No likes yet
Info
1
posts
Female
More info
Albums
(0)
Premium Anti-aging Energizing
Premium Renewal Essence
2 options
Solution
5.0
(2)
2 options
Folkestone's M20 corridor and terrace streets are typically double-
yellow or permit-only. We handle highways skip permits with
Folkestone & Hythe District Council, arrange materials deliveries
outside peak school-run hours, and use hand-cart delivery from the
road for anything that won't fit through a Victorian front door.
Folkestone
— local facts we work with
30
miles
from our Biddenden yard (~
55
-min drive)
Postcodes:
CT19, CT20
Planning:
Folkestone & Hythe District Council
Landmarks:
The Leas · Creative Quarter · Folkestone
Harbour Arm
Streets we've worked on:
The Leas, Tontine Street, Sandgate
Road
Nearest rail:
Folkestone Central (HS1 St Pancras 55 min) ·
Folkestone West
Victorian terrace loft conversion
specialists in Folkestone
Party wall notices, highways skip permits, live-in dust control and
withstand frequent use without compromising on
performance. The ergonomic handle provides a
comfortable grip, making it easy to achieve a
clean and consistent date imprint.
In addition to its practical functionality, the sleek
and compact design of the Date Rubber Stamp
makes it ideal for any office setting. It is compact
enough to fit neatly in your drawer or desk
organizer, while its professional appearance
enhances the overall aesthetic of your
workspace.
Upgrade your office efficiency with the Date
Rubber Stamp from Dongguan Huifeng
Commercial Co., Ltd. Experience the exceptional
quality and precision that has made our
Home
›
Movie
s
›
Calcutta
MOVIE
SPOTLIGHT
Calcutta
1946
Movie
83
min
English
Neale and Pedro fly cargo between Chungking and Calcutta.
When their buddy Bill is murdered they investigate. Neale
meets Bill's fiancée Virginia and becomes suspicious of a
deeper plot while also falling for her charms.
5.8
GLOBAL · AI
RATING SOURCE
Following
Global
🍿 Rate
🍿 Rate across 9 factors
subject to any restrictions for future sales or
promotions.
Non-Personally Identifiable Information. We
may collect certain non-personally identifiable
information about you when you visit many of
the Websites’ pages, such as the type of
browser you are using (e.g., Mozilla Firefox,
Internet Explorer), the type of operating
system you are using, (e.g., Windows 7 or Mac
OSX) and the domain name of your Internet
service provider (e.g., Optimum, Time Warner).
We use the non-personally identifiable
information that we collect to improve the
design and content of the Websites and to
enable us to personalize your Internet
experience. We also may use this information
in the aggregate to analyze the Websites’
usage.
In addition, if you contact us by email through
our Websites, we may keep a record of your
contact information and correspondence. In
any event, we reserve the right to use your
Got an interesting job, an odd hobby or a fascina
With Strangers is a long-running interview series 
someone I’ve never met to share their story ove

....

[Task goal]:
Look at the material above and copy, word for word, its lines from the first through the one containing "clean and consistent date imprint.".

[Answer to this exercise]:
No likes yet
Info
1
posts
Female
More info
Albums
(0)
Premium Anti-aging Energizing
Premium Renewal Essence
2 options
Solution
5.0
(2)
2 options
Folkestone's M20 corridor and terrace streets are typically double-
yellow or permit-only. We handle highways skip permits with
Folkestone & Hythe District Council, arrange materials deliveries
outside peak school-run hours, and use hand-cart delivery from the
road for anything that won't fit through a Victorian front door.
Folkestone
— local facts we work with
30
miles
from our Biddenden yard (~
55
-min drive)
Postcodes:
CT19, CT20
Planning:
Folkestone & Hythe District Council
Landmarks:
The Leas · Creative Quarter · Folkestone
Harbour Arm
Streets we've worked on:
The Leas, Tontine Street, Sandgate
Road
Nearest rail:
Folkestone Central (HS1 St Pancras 55 min) ·
Folkestone West
Victorian terrace loft conversion
specialists in Folkestone
Party wall notices, highways skip permits, live-in dust control and
withstand frequent use without compromising on
performance. The ergonomic handle provides a
comfortable grip, making it easy to achieve a
clean and consistent date imprint.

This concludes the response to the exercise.